%%
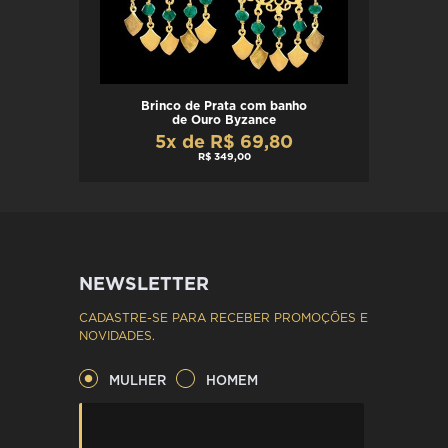
Brinco de Prata com banho
de Ouro Byzance
5x de R$ 69,80
R$ 349,00
NEWSLETTER
CADASTRE-SE PARA RECEBER PROMOÇÕES E
NOVIDADES.
MULHER
HOMEM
%%
◆ Task brief: Output the material above exactly, without pictures.

◆ Solution:
Brinco de Prata com banho
de Ouro Byzance
5x de R$ 69,80
R$ 349,00
NEWSLETTER
CADASTRE-SE PARA RECEBER PROMOÇÕES E
NOVIDADES.
MULHER
HOMEM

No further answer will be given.